By Jamie Crawford
A possible transfer of five detainees from Guantanamo Bay as part of a “confidence building” measure with the Taliban, will be a topic of discussion with members of the Senate leadership, the top U.S. intelligence official told a Senate committee Tuesday.
Any proposed transfer had not been decided and would be part of ongoing consultations with Congress, James Clapper, director of National Intelligence, told the Senate Select Intelligence Committee.
“I don’t think anyone in the administration harbors any illusions,” Clapper said of the potential risks of such a deal. He added that the final destination and conditions for how the detainees would be controlled would weigh heavily on a decision.
CIA Director David Petraeus told the committee that CIA analysts had provided assessments of the five detainees and the risks associated with their release.

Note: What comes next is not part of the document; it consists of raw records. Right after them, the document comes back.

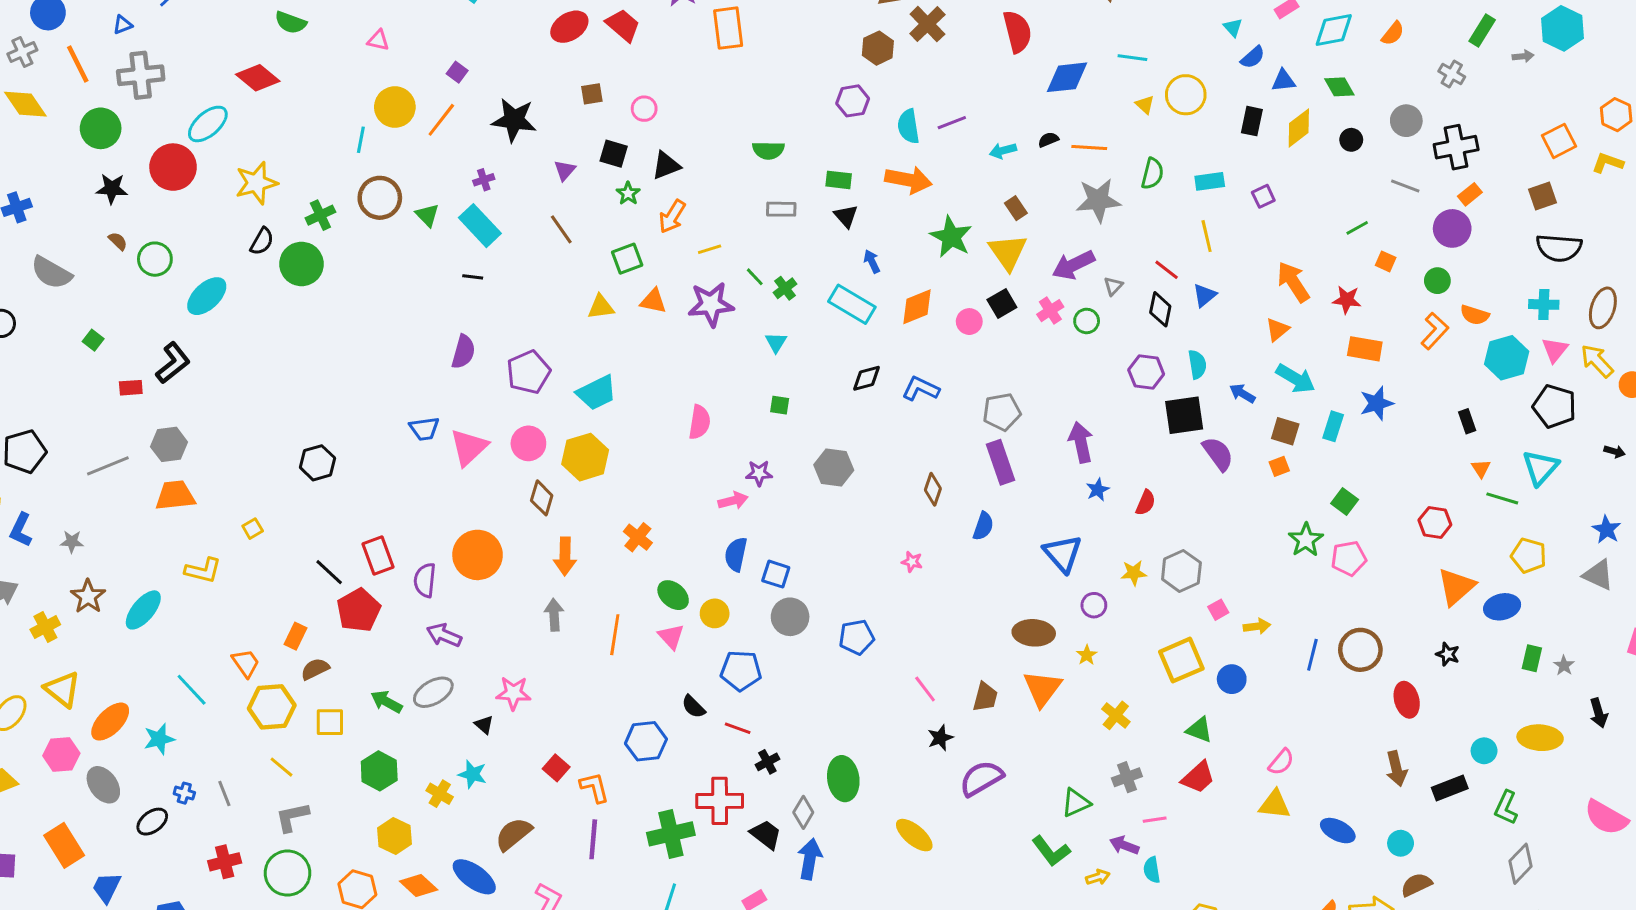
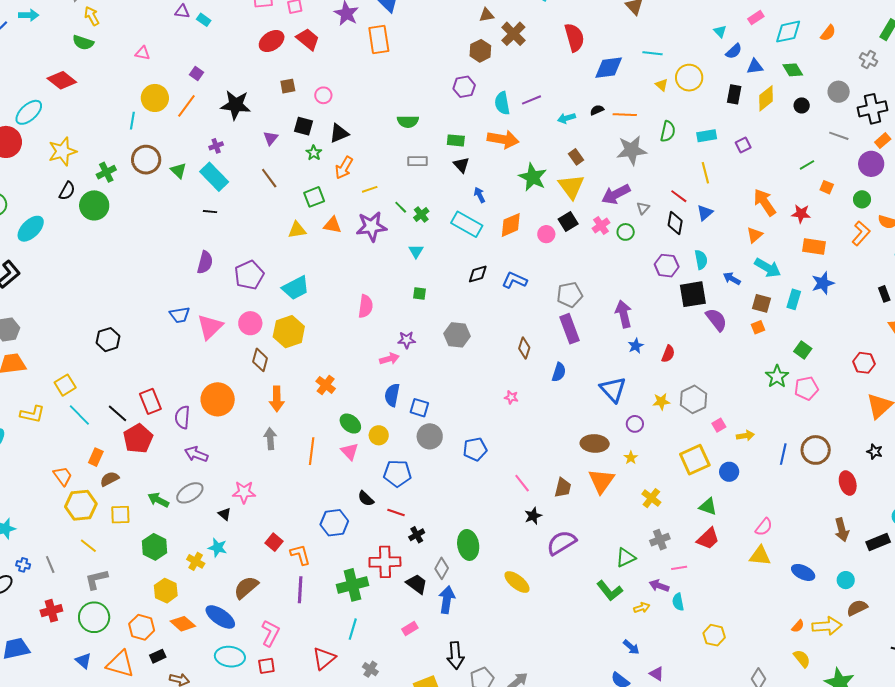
yellow square: (253, 529) -> (65, 385), size x1.5
cyan line: (192, 690) -> (79, 415), moved

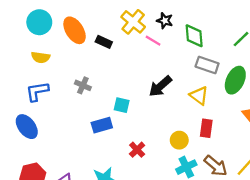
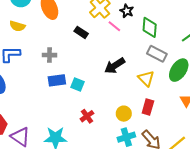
black rectangle: (104, 42) -> (81, 32), moved
gray cross: (83, 85) -> (50, 55), turned -32
cyan square: (122, 105) -> (78, 84), moved
blue rectangle: (102, 125) -> (57, 80), moved

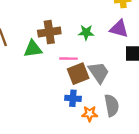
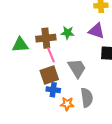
brown cross: (49, 32) -> (46, 38), moved
pink line: (68, 59) -> (51, 55), turned 63
brown square: (78, 74) -> (49, 75), moved

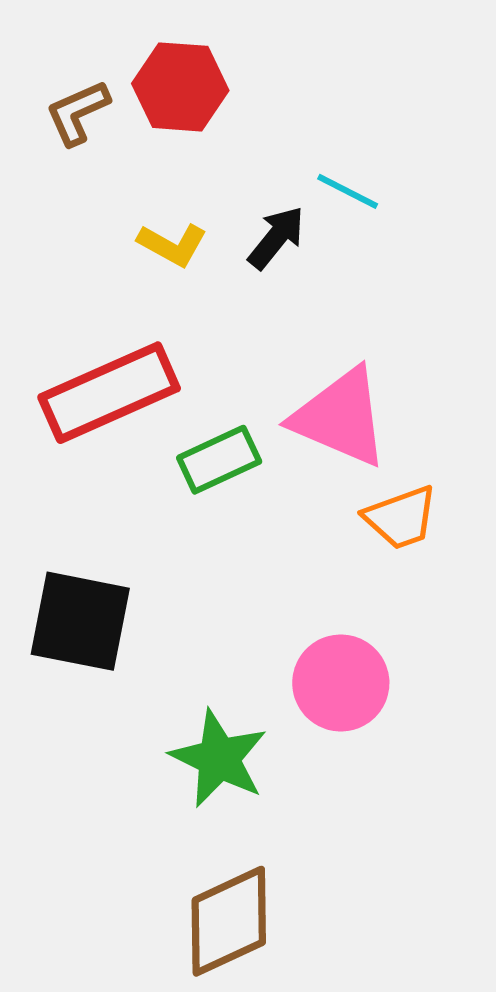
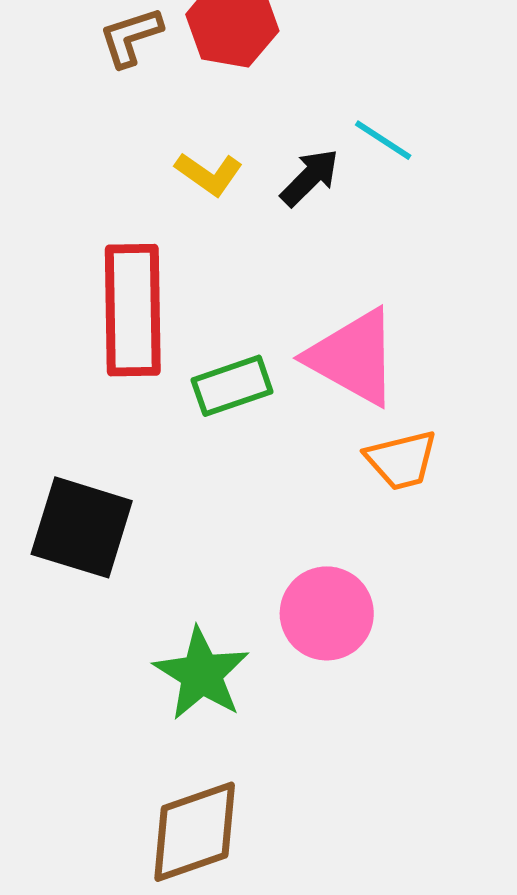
red rectangle: (109, 393) -> (133, 310), turned -73

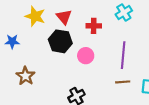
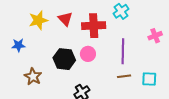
yellow star: (35, 16) -> (38, 20), turned -30
red cross: (94, 26) -> (94, 26), size x1.6
black hexagon: (60, 41) -> (64, 59), moved

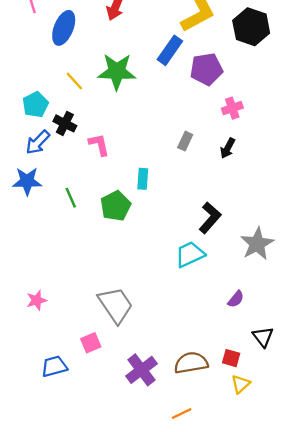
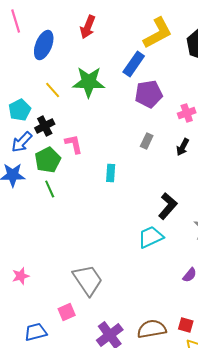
purple pentagon: (206, 69) -> (149, 94), moved
black cross: (65, 123) -> (45, 126), turned 36
green pentagon: (116, 206) -> (48, 160), moved

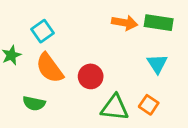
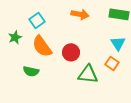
orange arrow: (125, 23) -> (80, 14), moved
orange square: (149, 105) -> (112, 63), moved

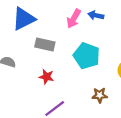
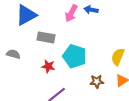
cyan pentagon: (87, 56) -> (75, 56), moved

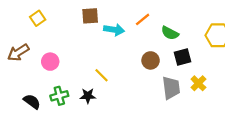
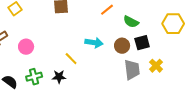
cyan arrow: (114, 30) -> (94, 43), moved
brown circle: (151, 60) -> (122, 46), moved

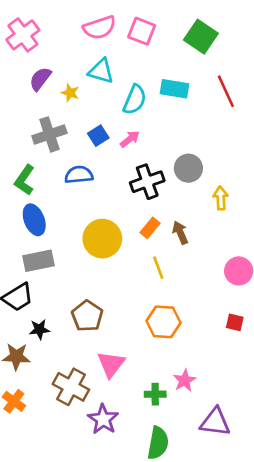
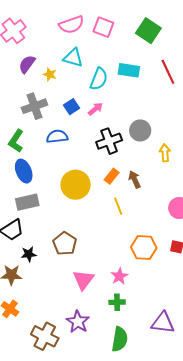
orange hexagon: (164, 322) -> (144, 248), moved
pink star: (185, 380) -> (119, 276), moved
brown cross: (71, 387) -> (45, 336), moved

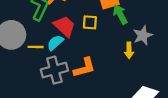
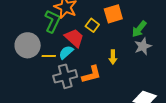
green arrow: (120, 14) -> (139, 29), moved, turned -114
yellow square: (90, 22) -> (92, 25), moved, turned 32
yellow arrow: (129, 50) -> (113, 57), moved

The analysts looked at “various scenarios by which they could be sent somewhere, not back to Afghanistan or Pakistan, and then based on the various mitigating measures that could be implemented to ensure that they could not return to militant activity.”
The possibility of the release comes at a time when the United States is looking into the possibility of discussions with members of the Taliban as a way to bring about an end to the war in Afghanistan. An initial step could be the establishment of a Taliban office in Qatar. U.S. officials have said the deal would be contingent on the Taliban renouncing terror and backing a peace process.